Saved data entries
□ □ □ □
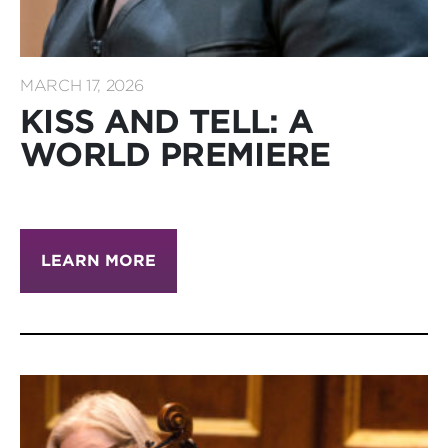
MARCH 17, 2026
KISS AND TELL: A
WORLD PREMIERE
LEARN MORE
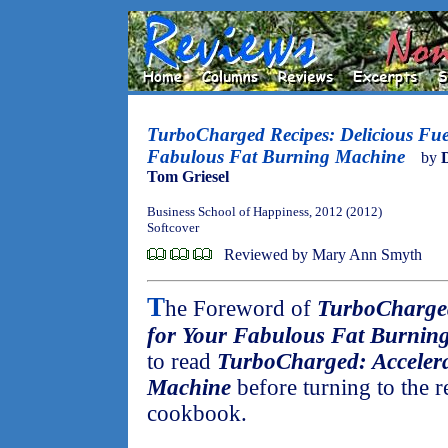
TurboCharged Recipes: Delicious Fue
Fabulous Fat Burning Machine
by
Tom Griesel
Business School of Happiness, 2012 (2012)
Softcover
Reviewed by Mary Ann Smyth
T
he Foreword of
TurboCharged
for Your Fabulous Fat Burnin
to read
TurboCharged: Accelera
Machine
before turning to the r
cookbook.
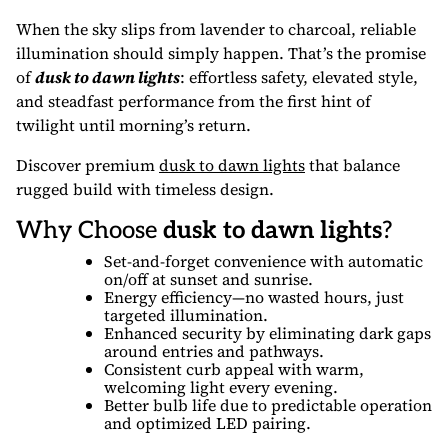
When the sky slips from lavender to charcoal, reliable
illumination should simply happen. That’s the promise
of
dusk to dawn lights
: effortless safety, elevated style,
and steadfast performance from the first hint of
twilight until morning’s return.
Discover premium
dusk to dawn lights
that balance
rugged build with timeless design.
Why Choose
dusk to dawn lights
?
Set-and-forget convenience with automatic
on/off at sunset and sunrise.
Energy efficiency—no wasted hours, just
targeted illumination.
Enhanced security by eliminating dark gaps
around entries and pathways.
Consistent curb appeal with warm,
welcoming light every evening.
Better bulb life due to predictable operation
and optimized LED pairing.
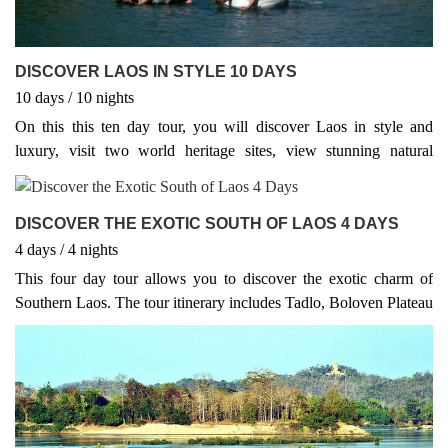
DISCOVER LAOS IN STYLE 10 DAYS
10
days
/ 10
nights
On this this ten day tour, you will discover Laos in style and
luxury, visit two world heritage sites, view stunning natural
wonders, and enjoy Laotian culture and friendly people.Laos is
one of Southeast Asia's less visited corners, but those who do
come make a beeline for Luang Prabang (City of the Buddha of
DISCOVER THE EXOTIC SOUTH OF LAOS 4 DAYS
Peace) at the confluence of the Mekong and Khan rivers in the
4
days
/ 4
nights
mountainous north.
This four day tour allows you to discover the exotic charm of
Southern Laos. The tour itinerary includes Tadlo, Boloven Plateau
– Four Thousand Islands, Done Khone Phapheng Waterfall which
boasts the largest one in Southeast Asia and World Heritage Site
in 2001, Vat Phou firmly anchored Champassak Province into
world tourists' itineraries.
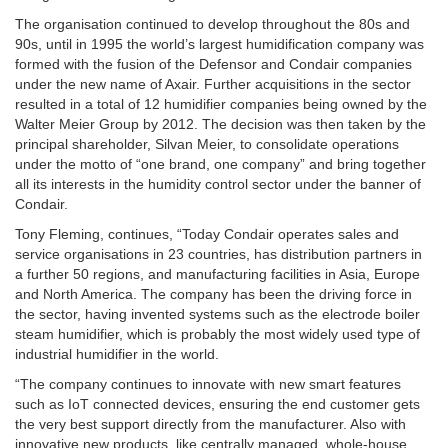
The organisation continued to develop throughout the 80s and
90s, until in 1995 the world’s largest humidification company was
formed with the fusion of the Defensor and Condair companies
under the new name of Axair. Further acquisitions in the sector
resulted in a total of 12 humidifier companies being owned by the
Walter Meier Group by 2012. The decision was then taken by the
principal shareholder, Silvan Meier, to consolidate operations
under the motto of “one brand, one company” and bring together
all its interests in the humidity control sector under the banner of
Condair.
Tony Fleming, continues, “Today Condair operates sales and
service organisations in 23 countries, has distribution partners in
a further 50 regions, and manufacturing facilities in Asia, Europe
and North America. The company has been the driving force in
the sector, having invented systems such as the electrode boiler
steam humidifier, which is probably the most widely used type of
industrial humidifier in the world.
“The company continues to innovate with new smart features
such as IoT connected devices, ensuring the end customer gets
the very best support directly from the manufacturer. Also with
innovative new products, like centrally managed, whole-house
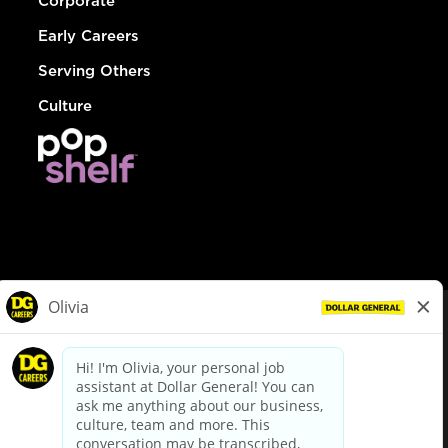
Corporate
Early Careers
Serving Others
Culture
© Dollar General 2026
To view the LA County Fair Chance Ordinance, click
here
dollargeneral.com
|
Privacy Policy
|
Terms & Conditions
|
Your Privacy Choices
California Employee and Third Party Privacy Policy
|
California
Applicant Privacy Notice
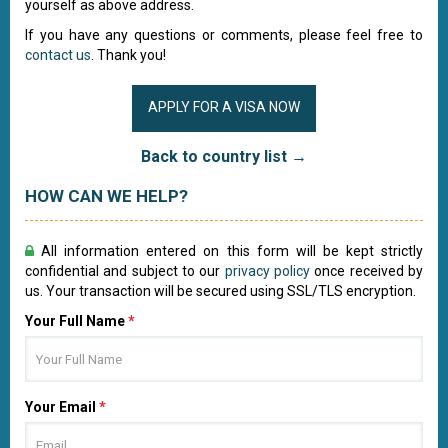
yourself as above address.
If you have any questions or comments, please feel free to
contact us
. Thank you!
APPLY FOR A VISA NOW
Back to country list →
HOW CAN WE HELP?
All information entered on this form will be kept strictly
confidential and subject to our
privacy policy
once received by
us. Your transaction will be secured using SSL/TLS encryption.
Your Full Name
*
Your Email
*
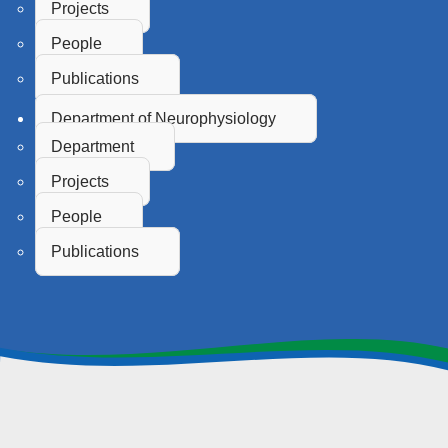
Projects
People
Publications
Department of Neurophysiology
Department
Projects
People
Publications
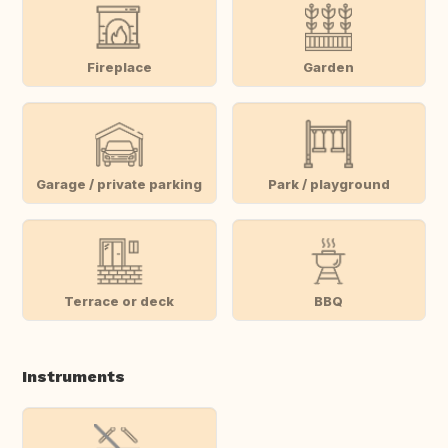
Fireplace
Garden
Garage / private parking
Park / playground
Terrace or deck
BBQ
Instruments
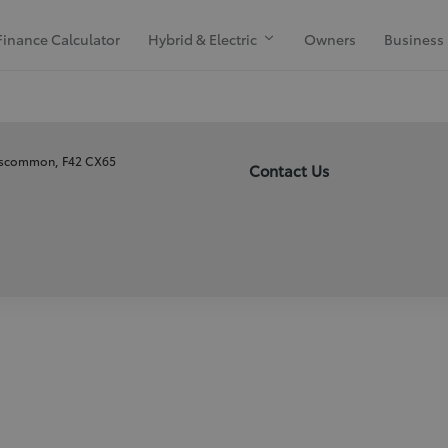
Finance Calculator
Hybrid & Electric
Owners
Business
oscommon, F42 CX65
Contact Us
□ □ □ □
Copy out every line from the data above that has "Machine" in it.

Fabulous Fat Burning Machine
Machine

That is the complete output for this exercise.